Using anti-societal characters as protagonists or characters of primary reader identification pretty much limits your audience to adolescents, or those with their mindset.


Nostalgic Paralysis
Nostalgia is fine, you know. In fact, since it's often steeped in offal that's been stewing for years, it can be fertile ground for germinating new stories, characters, and directions (as it is in the work of Geoff Johns or James Robinson, whether you like the particular directions they choose or not). Nostalgia can help a well-rooted literary future blossom, or it can become fetid and choke all storytelling like kudzu in a keyboard. When nostalgia keeps writers from adding to a myth or telling new stories it's become Nostalgic Paralysis.

Decompression

We often associate decompression with silent panels and dialog spread out to a "slow pace".
So a panel full of all that dialog and captioning hardly seems like decompression, I know.
However, four issues of it does.
When the "storyline" replaces "the story"
is it any wonder that "the trade" replaces "the monthly"?

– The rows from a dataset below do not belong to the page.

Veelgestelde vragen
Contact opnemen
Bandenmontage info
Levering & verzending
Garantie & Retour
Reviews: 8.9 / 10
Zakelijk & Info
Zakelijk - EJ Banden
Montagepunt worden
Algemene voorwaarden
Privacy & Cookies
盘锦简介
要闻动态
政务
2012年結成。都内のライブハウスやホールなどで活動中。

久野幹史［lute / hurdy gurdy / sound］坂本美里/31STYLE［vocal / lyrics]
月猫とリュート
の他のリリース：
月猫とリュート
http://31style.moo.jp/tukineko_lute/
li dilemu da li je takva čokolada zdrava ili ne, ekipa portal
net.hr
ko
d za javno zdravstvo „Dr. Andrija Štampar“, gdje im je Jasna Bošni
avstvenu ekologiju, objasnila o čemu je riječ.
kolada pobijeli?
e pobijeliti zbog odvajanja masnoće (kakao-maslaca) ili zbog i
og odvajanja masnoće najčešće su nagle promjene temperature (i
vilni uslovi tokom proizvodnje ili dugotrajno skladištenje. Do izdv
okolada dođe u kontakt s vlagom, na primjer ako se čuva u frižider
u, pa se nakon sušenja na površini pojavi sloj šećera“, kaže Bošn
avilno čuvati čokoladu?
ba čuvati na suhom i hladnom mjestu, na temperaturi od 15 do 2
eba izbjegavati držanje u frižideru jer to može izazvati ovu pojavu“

Post-Modern Deconstructionist Metafiction
An any additional commentary on this would be...
meaningless and pointless.

Wednesday, January 15, 2025

Endorsement: Green Arrow

There is a lot happening in the DCU right now. And, surprisingly... I endorse almost all of it, including...

Green Arrow.

You read right; I'm recommending Green Arrow.

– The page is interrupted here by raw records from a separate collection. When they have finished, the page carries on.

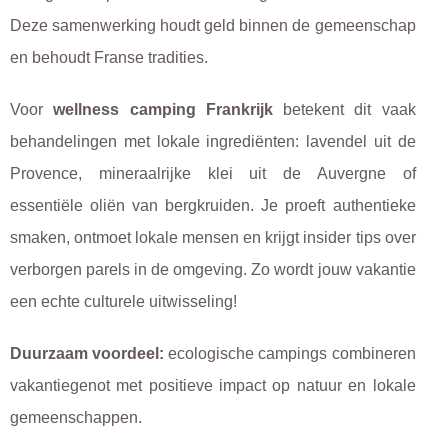
Deze samenwerking houdt geld binnen de gemeenschap
en behoudt Franse tradities.
Voor
wellness camping Frankrijk
betekent dit vaak
behandelingen met lokale ingrediënten: lavendel uit de
Provence, mineraalrijke klei uit de Auvergne of
essentiële oliën van bergkruiden. Je proeft authentieke
smaken, ontmoet lokale mensen en krijgt insider tips over
verborgen parels in de omgeving. Zo wordt jouw vakantie
een echte culturele uitwisseling!
Duurzaam voordeel:
ecologische campings combineren
vakantiegenot met positieve impact op natuur en lokale
gemeenschappen.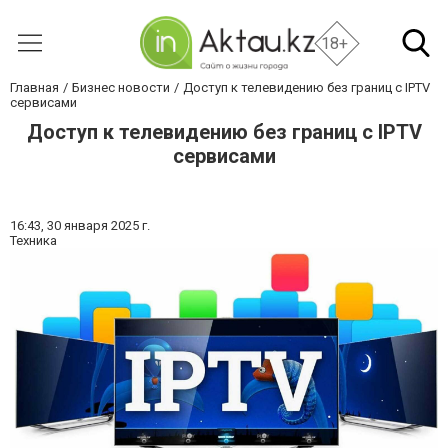
18+
Главная
Бизнес новости
Доступ к телевидению без границ с IPTV
сервисами
Доступ к телевидению без границ с IPTV
сервисами
16:43,
30 января 2025 г.
Техника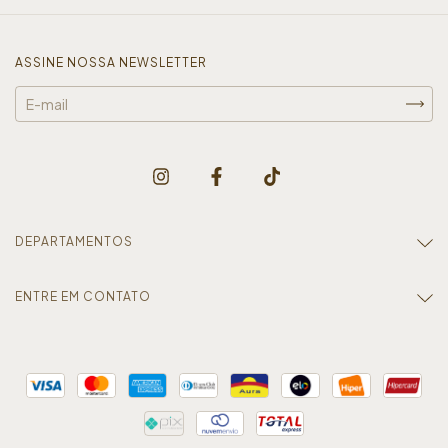
ASSINE NOSSA NEWSLETTER
DEPARTAMENTOS
ENTRE EM CONTATO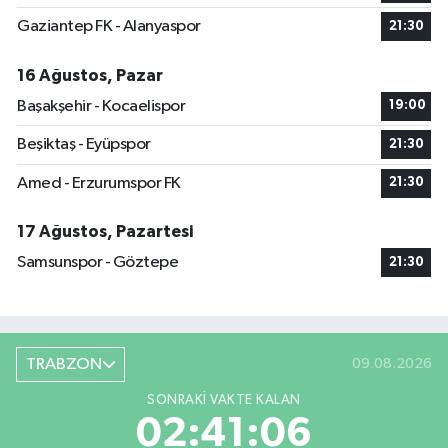
Gaziantep FK - Alanyaspor
21:30
16 Ağustos, Pazar
Başakşehir - Kocaelispor
19:00
Beşiktaş - Eyüpspor
21:30
Amed - Erzurumspor FK
21:30
17 Ağustos, Pazartesi
Samsunspor - Göztepe
21:30
TRABZON
09.08.2026
SONRAKI VAKTE KALAN
02:41:05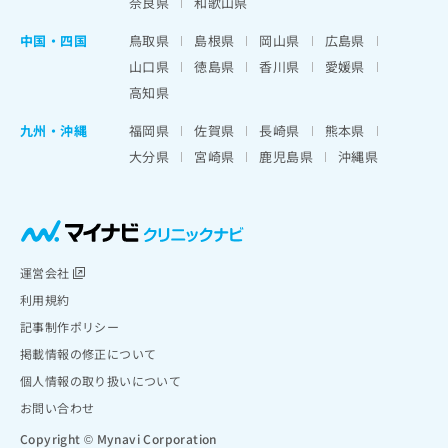
奈良県
和歌山県
中国・四国
鳥取県
島根県
岡山県
広島県
山口県
徳島県
香川県
愛媛県
高知県
九州・沖縄
福岡県
佐賀県
長崎県
熊本県
大分県
宮崎県
鹿児島県
沖縄県
運営会社
利用規約
記事制作ポリシー
掲載情報の修正について
個人情報の取り扱いについて
お問い合わせ
Copyright © Mynavi Corporation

And that's not something I do lightly.

Point 1.  Green Arrow's scope has been limited appropriately.  In the previous run on GA, Ollie was padding about space-time more easily than running across of a rooftop.

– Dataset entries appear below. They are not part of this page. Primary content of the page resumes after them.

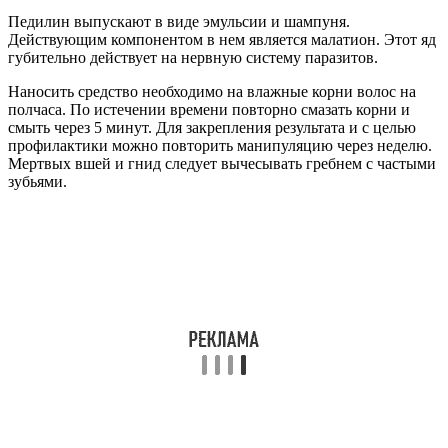
Педилин выпускают в виде эмульсии и шампуня.
Действующим компонентом в нем является малатион. Этот яд
губительно действует на нервную систему паразитов.
Наносить средство необходимо на влажные корни волос на
полчаса. По истечении времени повторно смазать корни и
смыть через 5 минут. Для закрепления результата и с целью
профилактики можно повторить манипуляцию через неделю.
Мертвых вшей и гнид следует вычесывать гребнем с частыми
зубьями.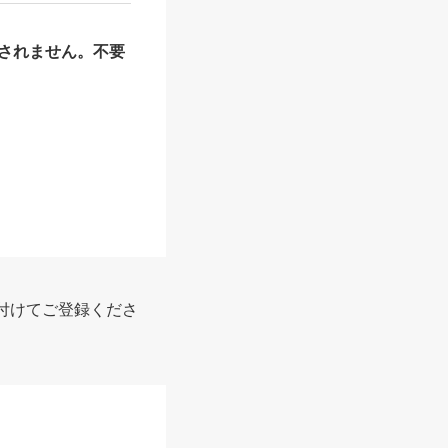
されません。不要
付けてご登録くださ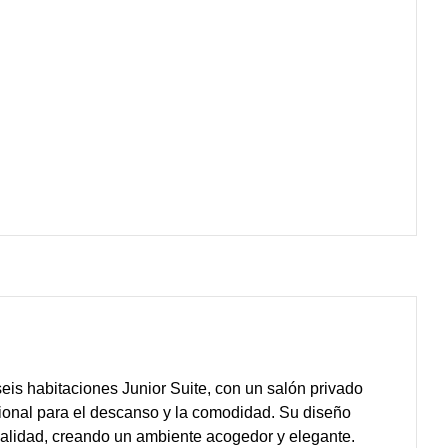
eis habitaciones Junior Suite, con un salón privado
ional para el descanso y la comodidad. Su diseño
alidad, creando un ambiente acogedor y elegante.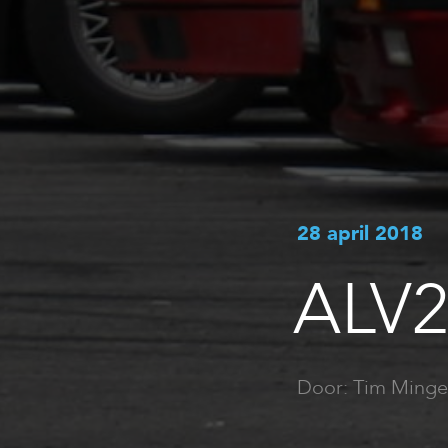
28 april 2018
ALV2
Door: Tim Minge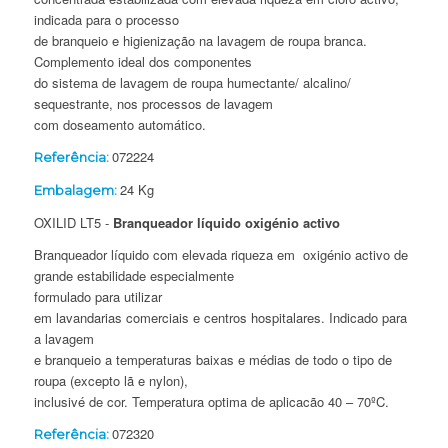
indicada para o processo
de branqueio e higienização na lavagem de roupa branca.
Complemento ideal dos componentes
do sistema de lavagem de roupa humectante/ alcalino/
sequestrante, nos processos de lavagem
com doseamento automático.
072224
Referência:
24 Kg
Embalagem:
OXILID LT5 -
Branqueador líquido oxigénio activo
Branqueador líquido com elevada riqueza em oxigénio activo de
grande estabilidade especialmente
formulado para utilizar
em lavandarias comerciais e centros hospitalares. Indicado para
a lavagem
e branqueio a temperaturas baixas e médias de todo o tipo de
roupa (excepto lã e nylon),
inclusivé de cor. Temperatura optima de aplicacão 40 – 70ºC.
072320
Referência: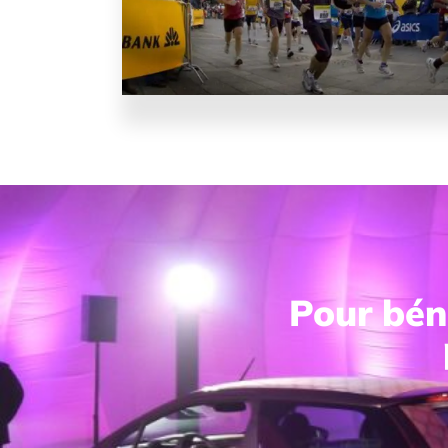
Pour béné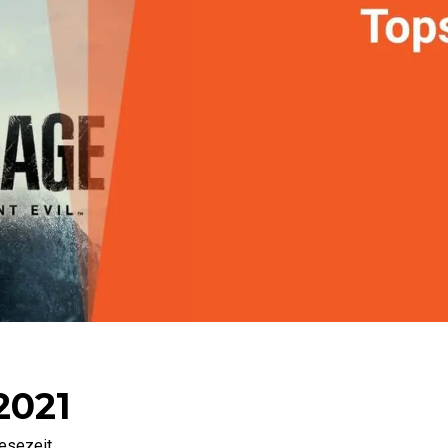
2021
esezeit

Perhaps I could have chosen a better metaphor.

It also focused very much on his role at the paterfamilias of the Arrow Family. Which is nice and all, but...

it works much better when the central character is rock solid. It's something you can do with Batman.  But, as history teaches us, simply pretending Green Arrow is Batman doesn't make him Batman.



The new creative team recognizes this and are focused on Ollie himself Green Arrowing.  

Point 2. Good pacing.  I rail on a lot about decompression.  Green Arrow (#1 and #2) is great example of story that doesn't dash along at a Silver Age pace but is still not guilty of decompression. It takes three pages (its FIRST three pages) to show "there's pollution at a local playground".  But this isn't padding; it's zooming in on the crux of the story.  This is important, not only to our story but to Green Arrow.  

This is two pages where only one word is said.  But everything that is happening is important. We get a sense of the effort that Green Arrow is making, we see him doing *gasp* detective work.  I consider this "acceptably cinematic".


Point 3. They let Green Arrow detect. Look, Ollie's not the World's Greatest Detective. He may not even been a great detective. But he has a keen eye and is good at lateral thinking and the action should show those advantages.

People who think normally do not think of Plastic Cat Arrows.

The story gives a couple opportunities for Green Arrow to make contributions to an investigation outside of shooting arrows at stuff.


Point 4. The creators have done a great job with Ollie's personality. 

Ollie is a hard-ass who will let you know if you have failed this city.


But he is genuinely sorry for you that you messed up.

They have created a balance for it I have not seen before (outside the TV show).   

On the one hand, Ollie has no trouble being a rude pain in the neck.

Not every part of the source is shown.